Search the data below for the string "Staple" and copy all lines where it shows up.

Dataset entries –
--

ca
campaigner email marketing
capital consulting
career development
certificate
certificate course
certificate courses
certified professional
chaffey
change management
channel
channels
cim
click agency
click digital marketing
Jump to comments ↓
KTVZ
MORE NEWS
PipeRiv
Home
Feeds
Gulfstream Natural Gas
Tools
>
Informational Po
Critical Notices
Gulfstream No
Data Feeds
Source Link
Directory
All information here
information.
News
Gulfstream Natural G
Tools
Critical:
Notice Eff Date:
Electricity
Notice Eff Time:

--

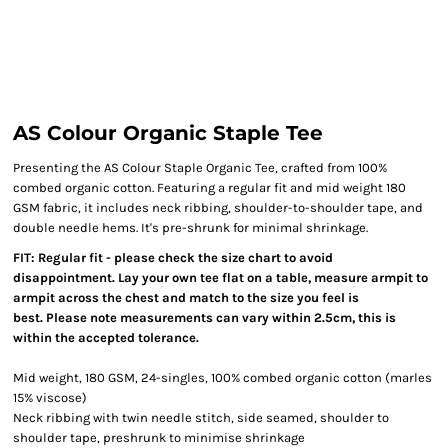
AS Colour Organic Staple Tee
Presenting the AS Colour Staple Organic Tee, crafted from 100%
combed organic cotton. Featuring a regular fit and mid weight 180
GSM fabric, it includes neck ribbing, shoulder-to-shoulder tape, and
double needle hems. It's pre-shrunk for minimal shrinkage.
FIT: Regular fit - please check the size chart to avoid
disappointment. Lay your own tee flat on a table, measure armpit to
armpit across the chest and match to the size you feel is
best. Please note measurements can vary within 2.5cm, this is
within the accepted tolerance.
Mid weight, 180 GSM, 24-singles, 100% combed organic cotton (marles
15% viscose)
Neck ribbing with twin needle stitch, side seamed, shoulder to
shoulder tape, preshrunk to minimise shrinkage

--

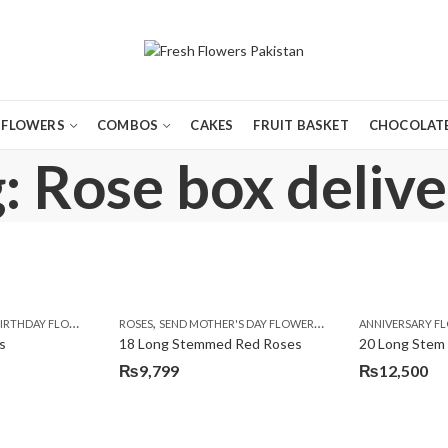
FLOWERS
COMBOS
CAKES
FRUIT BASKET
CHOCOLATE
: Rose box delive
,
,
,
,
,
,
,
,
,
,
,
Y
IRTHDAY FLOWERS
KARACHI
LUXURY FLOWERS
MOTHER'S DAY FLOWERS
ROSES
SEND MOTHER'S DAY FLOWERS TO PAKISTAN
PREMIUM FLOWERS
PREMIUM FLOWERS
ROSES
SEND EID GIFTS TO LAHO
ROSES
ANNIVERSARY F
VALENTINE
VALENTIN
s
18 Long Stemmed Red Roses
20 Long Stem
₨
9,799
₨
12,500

--

Output for this task –
AS Colour Organic Staple Tee
Presenting the AS Colour Staple Organic Tee, crafted from 100%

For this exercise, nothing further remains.